| RECORDS SUPPLIED |

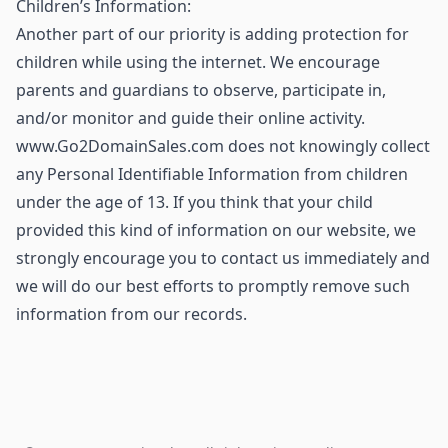
Children’s Information:
Another part of our priority is adding protection for
children while using the internet. We encourage
parents and guardians to observe, participate in,
and/or monitor and guide their online activity.
www.Go2DomainSales.com does not knowingly collect
any Personal Identifiable Information from children
under the age of 13. If you think that your child
provided this kind of information on our website, we
strongly encourage you to contact us immediately and
we will do our best efforts to promptly remove such
information from our records.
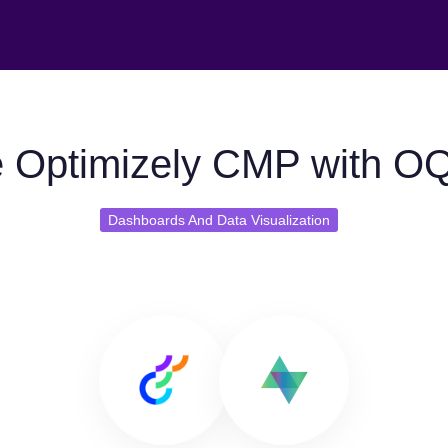
 Optimizely CMP with O
Dashboards And Data Visualization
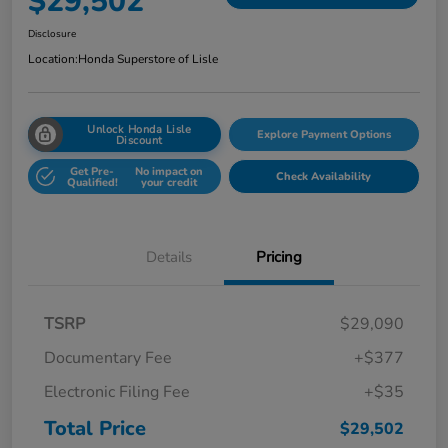
$29,502
Disclosure
Location:
Honda Superstore of Lisle
Unlock Honda Lisle
Explore Payment Options
Discount
Get Pre-
No impact on
Check Availability
Qualified!
your credit
Details
Pricing
TSRP
$29,090
Documentary Fee
+$377
Electronic Filing Fee
+$35
Total Price
$29,502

| ABOUT THIS TASK |
With pictures excluded, the data must be transcribed in full and to the letter.

| OUTPUT BELOW |
Children’s Information:
Another part of our priority is adding protection for
children while using the internet. We encourage
parents and guardians to observe, participate in,
and/or monitor and guide their online activity.
www.Go2DomainSales.com does not knowingly collect
any Personal Identifiable Information from children
under the age of 13. If you think that your child
provided this kind of information on our website, we
strongly encourage you to contact us immediately and
we will do our best efforts to promptly remove such
information from our records.
 Optimizely CMP with O
Dashboards And Data Visualization
$29,502
Disclosure
Location:
Honda Superstore of Lisle
Unlock Honda Lisle
Explore Payment Options
Discount
Get Pre-
No impact on
Check Availability
Qualified!
your credit
Details
Pricing
TSRP
$29,090
Documentary Fee
+$377
Electronic Filing Fee
+$35
Total Price
$29,502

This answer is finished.